Transcribed page contents:
◆ ◆ ◆

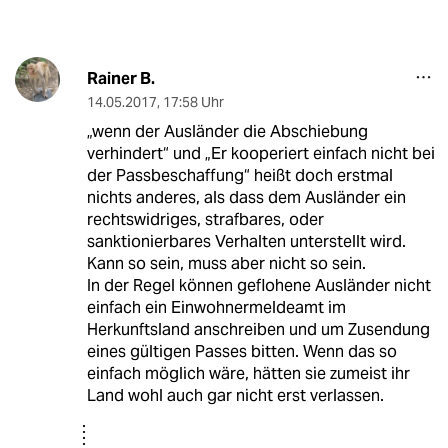
Rainer B.
14.05.2017
,
17:58 Uhr
„wenn der Ausländer die Abschiebung
verhindert“ und „Er kooperiert einfach nicht bei
der Passbeschaffung“ heißt doch erstmal
nichts anderes, als dass dem Ausländer ein
rechtswidriges, strafbares, oder
sanktionierbares Verhalten unterstellt wird.
Kann so sein, muss aber nicht so sein.
In der Regel können geflohene Ausländer nicht
einfach ein Einwohnermeldeamt im
Herkunftsland anschreiben und um Zusendung
eines gültigen Passes bitten. Wenn das so
einfach möglich wäre, hätten sie zumeist ihr
Land wohl auch gar nicht erst verlassen.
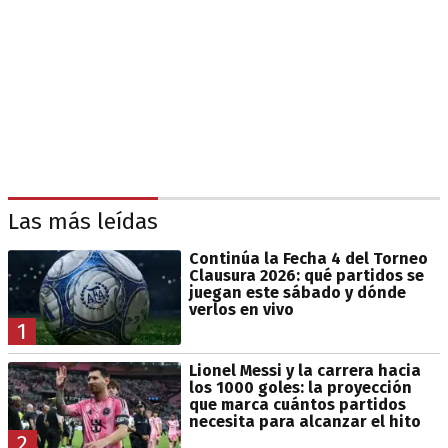
Las más leídas
Continúa la Fecha 4 del Torneo
Clausura 2026: qué partidos se
juegan este sábado y dónde
verlos en vivo
1
Lionel Messi y la carrera hacia
los 1000 goles: la proyección
que marca cuántos partidos
necesita para alcanzar el hito
2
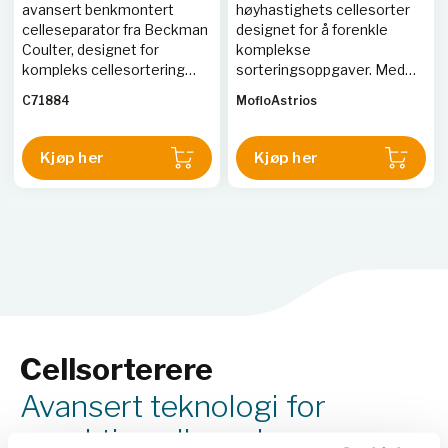
avansert benkmontert
høyhastighets cellesorter
celleseparator fra Beckman
designet for å forenkle
Coulter, designet for
komplekse
kompleks cellesortering
sorteringsoppgaver. Med
med opptil 15
opptil 7 romlig adskilte
C71884
MofloAstrios
fluorescerende detektorer.
lasere og 51 parametere
Systemet tilbyr høy
tilbyr systemet kraftig
følsomhet, rask oppsett, og
sorteringskapasitet med
Kjøp her
Kjøp her
evnen til å håndtere
redusert kompleksitet. Den
avansert sorteringslogikk,
støtter 6-veis jet-in-air
inkludert 4-veis sortering og
sortering og har avanserte
bevaring av verdifulle celler.
optiske og elektroniske
egenskaper for optimal
ytelse.
Cellsorterere
Avansert teknologi for
nøyaktig celleanalyse og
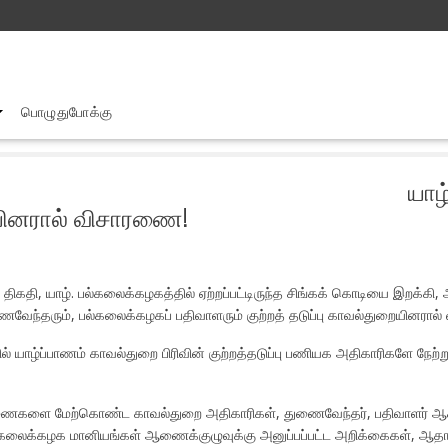
பொழுதுபோக்கு
ழ்.பல்கலைக் கழகத்தில் குற்றத் தடுப்பு காவல்துறை யினரால் விசாரணை!
யாழ
ை யினரால் விசாரணை!
கதி, யாழ். பல்கலைக்கழகத்தில் ஏற்றப்பட்டிருந்த சிங்கக் கொடியை இறக்கி, அதற
ைவேந்தரும், பல்கலைக்கழகப் பதிவாளரும் குற்றத் தடுப்பு காவல்துறையினரால் வ
ேரில் யாழ்ப்பாணம் காவல்துறை பிரிவின் குற்றத்தடுப்பு பணியக அதிகாரிகளே 
ாரணைகளை மேற்கொண்ட காவல்துறை அதிகாரிகள், துணைவேந்தர், பதிவாளர் ஆகி
்கலைக்கழக மானியங்கள் ஆணைக்குழுவுக்கு அனுப்பப்பட்ட அறிக்கைகள், ஆதாரங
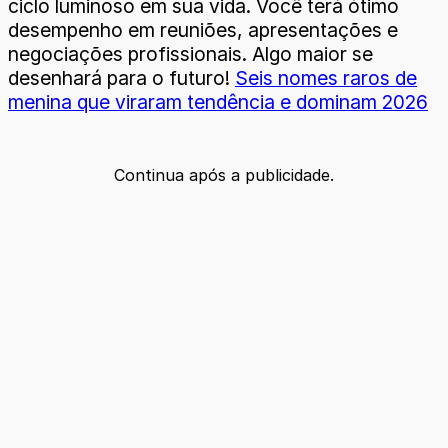
ciclo luminoso em sua vida. Você terá ótimo
desempenho em reuniões, apresentações e
negociações profissionais. Algo maior se
desenhará para o futuro!
Seis nomes raros de
menina que viraram tendência e dominam 2026
Continua após a publicidade.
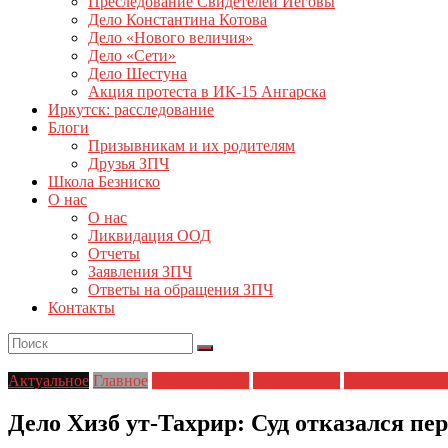
Преследование Свидетелей Иеговы
Дело Константина Котова
Дело «Нового величия»
Дело «Сети»
Дело Шестуна
Акция протеста в ИК-15 Ангарска
Иркутск: расследование
Блоги
Призывникам и их родителям
Друзья ЗПЧ
Школа Безниско
О нас
О нас
Ликвидация ООД
Отчеты
Заявления ЗПЧ
Ответы на обращения ЗПЧ
Контакты
Актуальное
Главное
Главные темы
Новости дня
Права человек
Дело Хизб ут-Тахрир: Суд отказался пер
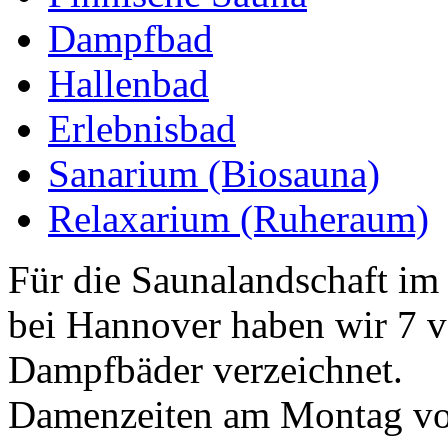
Dampfbad
Hallenbad
Erlebnisbad
Sanarium (Biosauna)
Relaxarium (Ruheraum)
Für die Saunalandschaft im
bei Hannover haben wir 7 
Dampfbäder verzeichnet.
Damenzeiten am Montag von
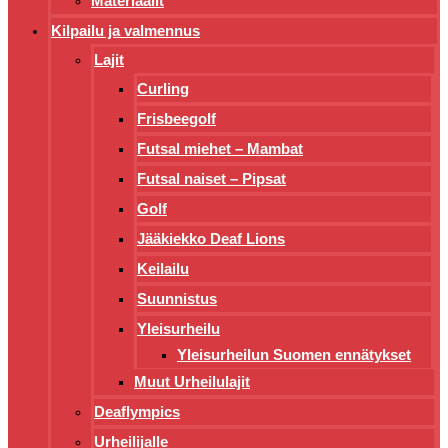
Materiaalit
Kilpailu ja valmennus
Lajit
Curling
Frisbeegolf
Futsal miehet – Mambat
Futsal naiset – Pipsat
Golf
Jääkiekko Deaf Lions
Keilailu
Suunnistus
Yleisurheilu
Yleisurheilun Suomen ennätykset
Muut Urheilulajit
Deaflympics
Urheilijalle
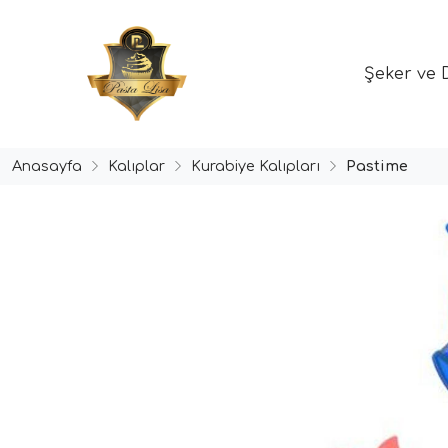
Şeker ve 
Anasayfa
Kalıplar
Kurabiye Kalıpları
Pastime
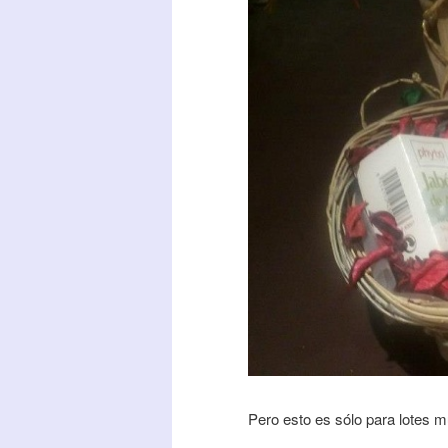
Pero esto es sólo para lotes m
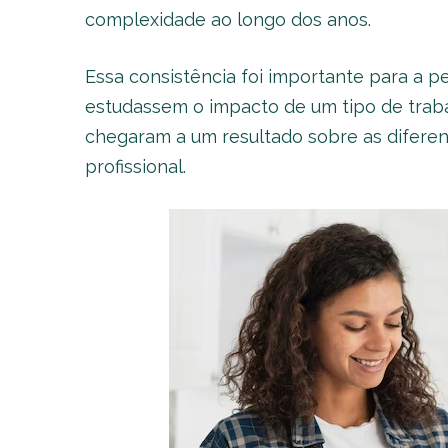
complexidade ao longo dos anos.
Essa consistência foi importante para a pe
estudassem o impacto de um tipo de trab
chegaram a um resultado sobre as diferen
profissional.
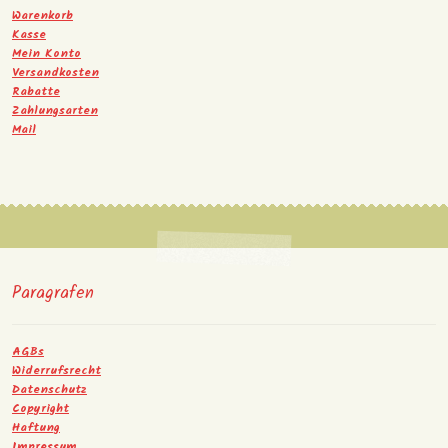
Warenkorb
Kasse
Mein Konto
Versandkosten
Rabatte
Zahlungsarten
Mail
Paragrafen
AGBs
Widerrufsrecht
Datenschutz
Copyright
Haftung
Impressum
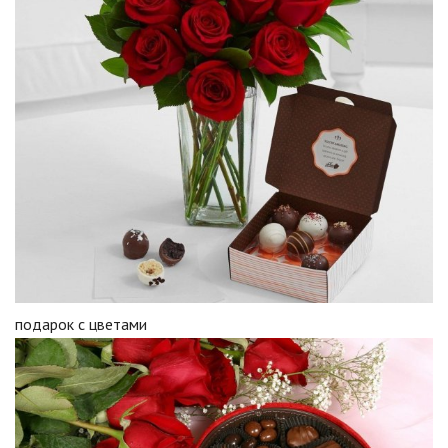
подарок с цветами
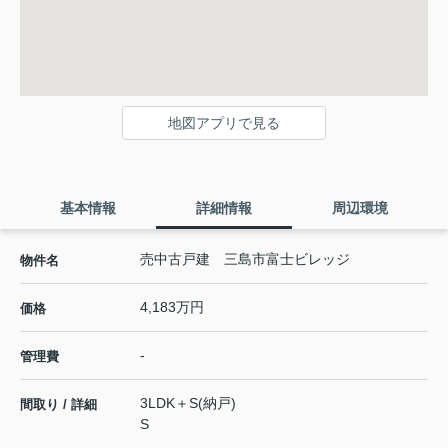
地図アプリで見る
基本情報
詳細情報
周辺環境
売中古戸建 三島市富士ビレッジ
物件名
4,183万円
価格
-
管理費
3LDK＋S(納戸)
間取り / 詳細
S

◆ ◆ ◆

DIRECTIONS FOR THIS TASK :: Retype the data above exactly. Do not carry over any images.

TASK OUTPUT ::
Rainer B.
14.05.2017
,
17:58 Uhr
„wenn der Ausländer die Abschiebung
verhindert“ und „Er kooperiert einfach nicht bei
der Passbeschaffung“ heißt doch erstmal
nichts anderes, als dass dem Ausländer ein
rechtswidriges, strafbares, oder
sanktionierbares Verhalten unterstellt wird.
Kann so sein, muss aber nicht so sein.
In der Regel können geflohene Ausländer nicht
einfach ein Einwohnermeldeamt im
Herkunftsland anschreiben und um Zusendung
eines gültigen Passes bitten. Wenn das so
einfach möglich wäre, hätten sie zumeist ihr
Land wohl auch gar nicht erst verlassen.
Las más leídas
Continúa la Fecha 4 del Torneo
Clausura 2026: qué partidos se
juegan este sábado y dónde
verlos en vivo
1
Lionel Messi y la carrera hacia
los 1000 goles: la proyección
que marca cuántos partidos
necesita para alcanzar el hito
2
avansert benkmontert
høyhastighets cellesorter
celleseparator fra Beckman
designet for å forenkle
Coulter, designet for
komplekse
kompleks cellesortering
sorteringsoppgaver. Med
med opptil 15
opptil 7 romlig adskilte
C71884
MofloAstrios
fluorescerende detektorer.
lasere og 51 parametere
Systemet tilbyr høy
tilbyr systemet kraftig
følsomhet, rask oppsett, og
sorteringskapasitet med
Kjøp her
Kjøp her
evnen til å håndtere
redusert kompleksitet. Den
avansert sorteringslogikk,
støtter 6-veis jet-in-air
inkludert 4-veis sortering og
sortering og har avanserte
bevaring av verdifulle celler.
optiske og elektroniske
egenskaper for optimal
ytelse.
Cellsorterere
Avansert teknologi for
nøyaktig celleanalyse og
பொழுதுபோக்கு
ழ்.பல்கலைக் கழகத்தில் குற்றத் தடுப்பு காவல்துறை யினரால் விசாரணை!
யாழ
ை யினரால் விசாரணை!
கதி, யாழ். பல்கலைக்கழகத்தில் ஏற்றப்பட்டிருந்த சிங்கக் கொடியை இறக்கி, அதற
ைவேந்தரும், பல்கலைக்கழகப் பதிவாளரும் குற்றத் தடுப்பு காவல்துறையினரால் வ
ேரில் யாழ்ப்பாணம் காவல்துறை பிரிவின் குற்றத்தடுப்பு பணியக அதிகாரிகளே 
ாரணைகளை மேற்கொண்ட காவல்துறை அதிகாரிகள், துணைவேந்தர், பதிவாளர் ஆகி
்கலைக்கழக மானியங்கள் ஆணைக்குழுவுக்கு அனுப்பப்பட்ட அறிக்கைகள், ஆதாரங
ciclo luminoso em sua vida. Você terá ótimo
desempenho em reuniões, apresentações e
negociações profissionais. Algo maior se
desenhará para o futuro!
Seis nomes raros de
menina que viraram tendência e dominam 2026
Continua após a publicidade.
Преследование Свидетелей Иеговы
Дело Константина Котова
Дело «Нового величия»
Дело «Сети»
Дело Шестуна
Акция протеста в ИК-15 Ангарска
Иркутск: расследование
Блоги
Призывникам и их родителям
Друзья ЗПЧ
Школа Безниско
О нас
О нас
Ликвидация ООД
Отчеты
Заявления ЗПЧ
Ответы на обращения ЗПЧ
Контакты
Актуальное
Главное
Главные темы
Новости дня
Права человек
Дело Хизб ут-Тахрир: Суд отказался пер
Dampfbad
Hallenbad
Erlebnisbad
Sanarium (Biosauna)
Relaxarium (Ruheraum)
Für die Saunalandschaft im
bei Hannover haben wir 7 
Dampfbäder verzeichnet.
Damenzeiten am Montag von
Materiaalit
Kilpailu ja valmennus
Lajit
Curling
Frisbeegolf
Futsal miehet – Mambat
Futsal naiset – Pipsat
Golf
Jääkiekko Deaf Lions
Keilailu
Suunnistus
Yleisurheilu
Yleisurheilun Suomen ennätykset
Muut Urheilulajit
Deaflympics
Urheilijalle
Şeker ve 
Anasayfa
Kalıplar
Kurabiye Kalıpları
Pastime
Pero esto es sólo para lotes m
complexidade ao longo dos anos.
Essa consistência foi importante para a pe
estudassem o impacto de um tipo de trab
chegaram a um resultado sobre as diferen
profissional.
Warenkorb
Kasse
Mein Konto
Versandkosten
Rabatte
Zahlungsarten
Mail
Paragrafen
AGBs
Widerrufsrecht
Datenschutz
Copyright
Haftung
Impressum
подарок с цветами
地図アプリで見る
基本情報
詳細情報
周辺環境
売中古戸建 三島市富士ビレッジ
物件名
4,183万円
価格
-
管理費
3LDK＋S(納戸)
間取り / 詳細
S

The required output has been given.